Afterwards, especially the donor area is closed and the recipient area is left open. This dressing is removed after an average of 2-3 days while the hair is being washed.
Especially the treated area should be protected from all kinds of trauma. Prevention of edema that may occur can be prevented by lying on the patient's back. Due to the edema due to the operation, the hair line may appear asymmetrical or too far back, misleading the patient. In fact, it will be possible to make such evaluations only after 8 months. It is not recommended for the patient to drive while going home. You can start using your medications prescribed by your doctors at home. It is recommended to eat light meals after the operation. Again, the use of cigarettes and alcohol is not recommended for an average of 10 days after the operation.
2-3 days after the operation, the dressings will be opened, and the area and the recipient area will be washed appropriately. These washes will take an average of ten days a week, once a day. In these washes, firstly, the drugs applied to the scalp after the operation will be cleaned, and then the skin parts on the most surface of the transplanted grafts will fall off. In the meantime, yellow and white stains that can be seen between the transplanted grafts may be lotion residues. Meanwhile, when the transplanted area is evaluated, the crusts seen are the most superficial skin parts of the grafts. These crusts can be poured asymmetrically while falling. This may give the wrong impression that the patient is planted too little on one side and too much on the other.
Bath, pool, sauna, sea, heavy sports are not recommended for an average of one and a half months. Smoking and alcohol can be reduced. The patient can use the shampoos he used before.

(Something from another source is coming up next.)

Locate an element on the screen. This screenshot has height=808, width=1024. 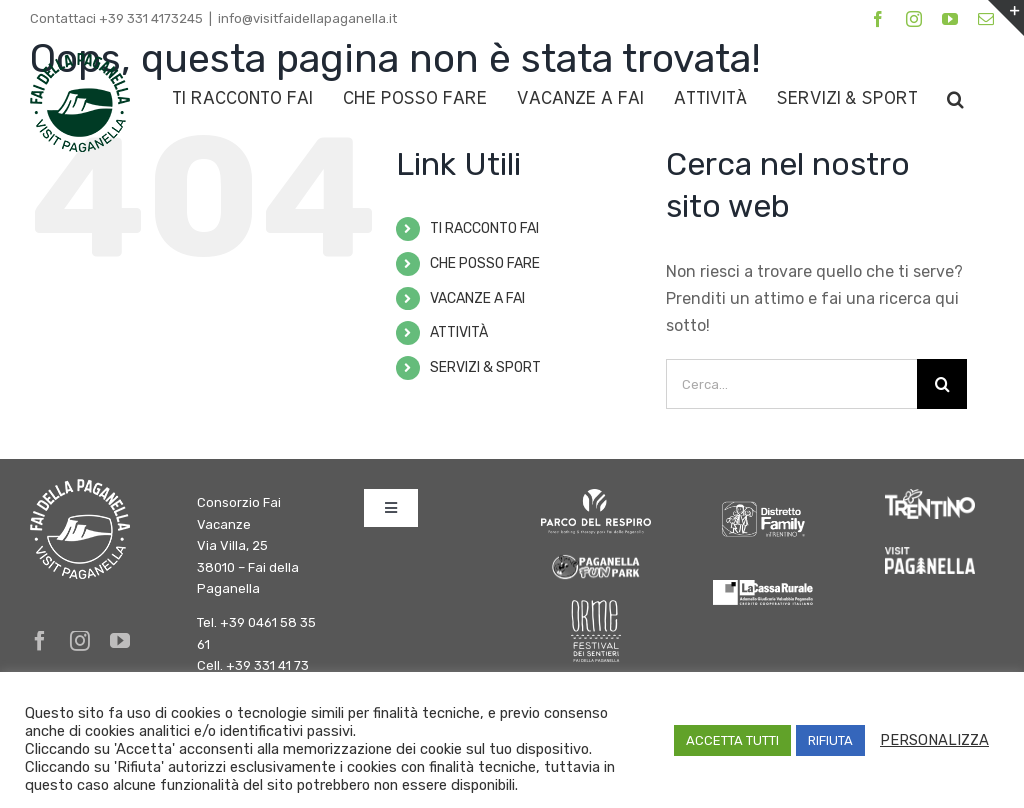 [Cerca...] is located at coordinates (791, 384).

It is poured in the form of an incision 3-4 weeks after the operation. This phenomenon is called shock shedding. In fact, the producing follicles are planted. As the hair falls, these follicles remain under the skin and begin to produce hair. They start dating after an average of 3 months. They don't all come out at the same time. The output continues for an average of 5 months, increasing the intensity, and continues until the eighth month. Situations such as asymmetry in regions, concentration of one region before, and less frequent occurrence of other regions can be seen. Therefore, it would not be correct to evaluate the result in this period. An average of 8 months should be waited for the evaluation of the outputs. Between the eighth month and the first year, softening of the scar and redistribution of the hairy strands due to this softening and also thickening are observed. When the eighth month and the first year are compared, it is noticed that the first year image is more natural. An average of one year can be expected in the evaluation of its natural appearance. Since they are not affected by the DHT hormone, there is no shedding like in male pattern baldness.
There may be a rash during the wound healing process. In non-sensitive skin, this redness is expected to go away within 10 days. However, this redness may last longer on sensitive skin.